Rückblick aufs 66-Jährige

Jörg Schimanski

Von Jörg Schimanski

Do, 16. Mai 2019

Rheinhausen

Narrenzunft Oberhausen zeigt sich zufrieden mit dem Verlauf der Jubiläumsfeierlichkeiten.

RHEINHAUSEN (jsr). Bei der Generalversammlung der Narrenzunft Oberhausen standen das 66-jährige Bestehen und Wahlen im Mittelpunkt. Oberzunftmeister Dieter Spitz wurde im Amt bestätigt.

Spitz erinnerte in seinem Rückblick an verschiedene Aktivitäten und Events wie das Oktoberfest und die Teilnahme am Weihnachtsmarkt der Handelsvereinigung. Im Spätsommer wurden die Gerätschaften der Zunft an einem neuen Standort untergebracht, aber auch hier sei noch keine Dauerlösung in Sicht, so Spitz. Sehr erfreulich sei gewesen, dass die Tanzgruppe Teenstars wieder ins Leben gerufen wurde. Enttäuschend dagegen: der Absatz der Festschrift zum Jubiläum. Man habe gerade so die Kosten decken können.

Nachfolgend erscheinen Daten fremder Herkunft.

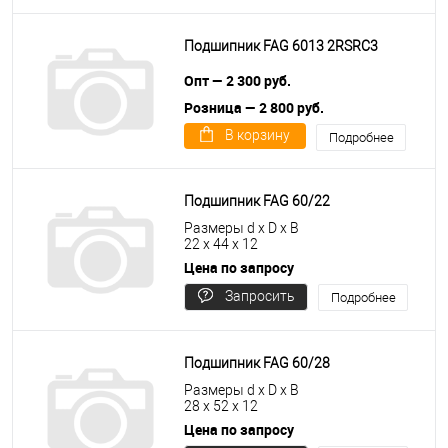
Подшипник FAG 6013 2RSRC3
Опт — 2 300 руб.
Розница — 2 800 руб.
В корзину
Подробнее
Подшипник FAG 60/22
Размеры d x D x B
22 x 44 x 12
Цена по запросу
Запросить
Подробнее
цену
Подшипник FAG 60/28
Размеры d x D x B
28 x 52 x 12
Цена по запросу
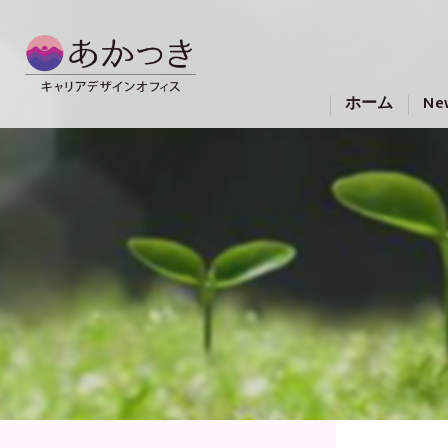
ホーム
Ne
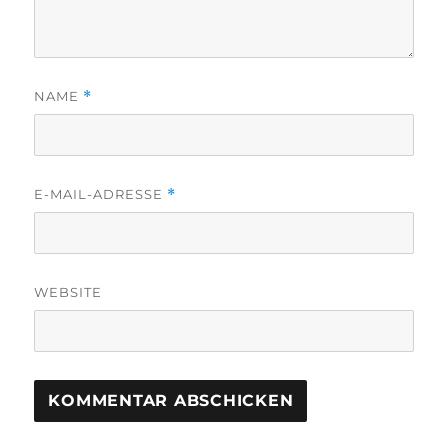
NAME
*
E-MAIL-ADRESSE
*
WEBSITE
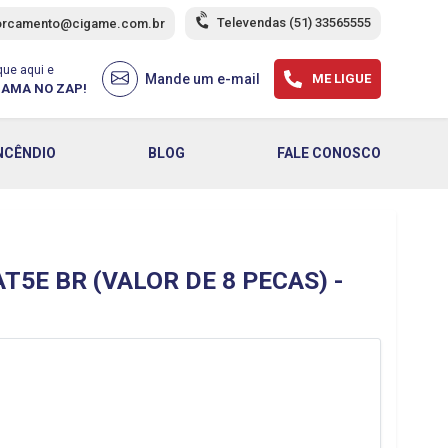
Televendas
(51) 33565555
orcamento@cigame.com.br
que aqui e
Mande um e-mail
ME LIGUE
AMA NO ZAP!
NCÊNDIO
BLOG
FALE CONOSCO
5E BR (VALOR DE 8 PECAS) -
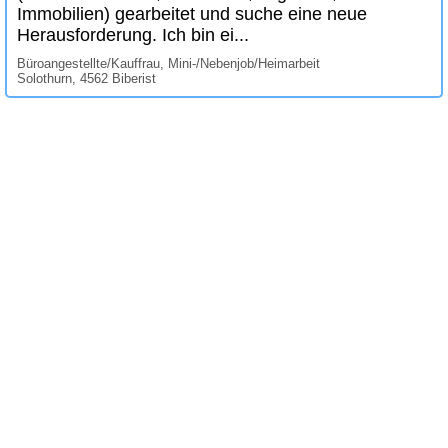
Immobilien) gearbeitet und suche eine neue
Herausforderung. Ich bin ei...
Büroangestellte/Kauffrau, Mini-/Nebenjob/Heimarbeit
Solothurn, 4562 Biberist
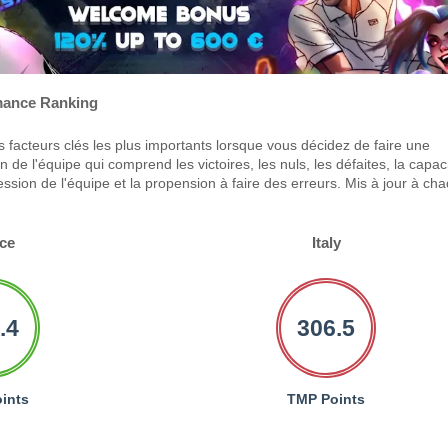
ance Ranking
 facteurs clés les plus importants lorsque vous décidez de faire une
 de l'équipe qui comprend les victoires, les nuls, les défaites, la capac
ression de l'équipe et la propension à faire des erreurs. Mis à jour à ch
ce
Italy
.4
306.5
ints
TMP Points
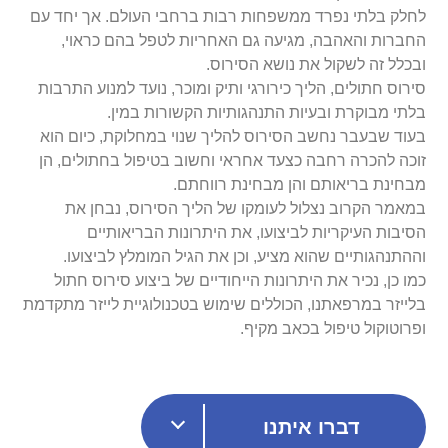
לחלק בלתי נפרד ממשפחות רבות ברחבי העולם. אך יחד עם
החברות והאהבה, מגיעה גם האחריות לטפל בהם כראוי,
ובכלל זה לשקול את נושא הסירוס.
סירוס חתולים, הליך כירורגי ותיק ומוכר, נועד למנוע התרבות
בלתי מבוקרת ובעיות התנהגותיות הקשורות במין.
בעוד שבעבר נחשב הסירוס להליך שנוי במחלוקת, כיום הוא
זוכה להכרה רחבה כצעד אחראי וחשוב בטיפול בחתולים, הן
מבחינת בריאותם והן מבחינת רווחתם.
במאמר הקרוב נצלול לעומקו של הליך הסירוס, נבחן את
הסיבות העיקריות לביצועו, את היתרונות הבריאותיים
וההתנהגותיים שהוא מציע, וכן את הגיל המומלץ לביצועו.
כמו כן, נכיר את היתרונות הייחודיים של ביצוע סירוס חתול
בלייזר במרפאתנו, הכוללים שימוש בטכנולוגיית לייזר מתקדמת
ופרוטוקול טיפול בכאב מקיף.
דברו איתנו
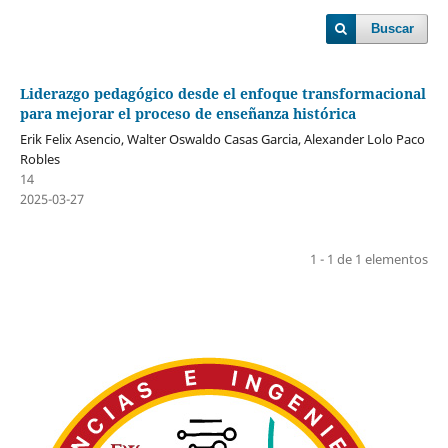
Buscar
Liderazgo pedagógico desde el enfoque transformacional
para mejorar el proceso de enseñanza histórica
Erik Felix Asencio, Walter Oswaldo Casas Garcia, Alexander Lolo Paco
Robles
14
2025-03-27
1 - 1 de 1 elementos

Dafür sei die Jubiläumswoche – unter anderem mit Kinderumzug, Abendveranstaltung und großem Umzug – erfolgreich verlaufen. Am Samstagabend musste das Zelt zwischenzeitlich wegen Überfüllung geschlossen werden. "Wir können stolz darauf sein, was wir geschafft haben. Das hat uns nicht jeder im Dorf zugetraut", fasste Spitz zusammen. Er erinnerte auch an die weiteren Fasnetsveranstaltungen im Ort. Da die Zunft nicht alle Anfragen für die Teilnahme am Jubiläumsumzug annehmen konnte, wichen einige Zünfte und Gruppen auf den Rosenmontag aus. Spitz gab bekannt, dass künftig Fußgruppen mit 50 Euro und Wagengruppen mit 100 Euro belohnt werden.

Säckelmeisterin Katharina Seeger stellte aufgrund des Jubiläums einen überaus positiven Kassenschluss vor. Oberhexe Mathias Kuri berichtete von den Hästrägern und Aktivitäten wie der Teilnahme am "Spiel ohne Grenzen" und dem Beachvolleyballturnier.

Schriftführerin Daniela Dietrich berichtete von der Jugendarbeit. Der Nachwuchs machte unter anderem mit Auftritten an der Zunftsitzung auf sich aufmerksam.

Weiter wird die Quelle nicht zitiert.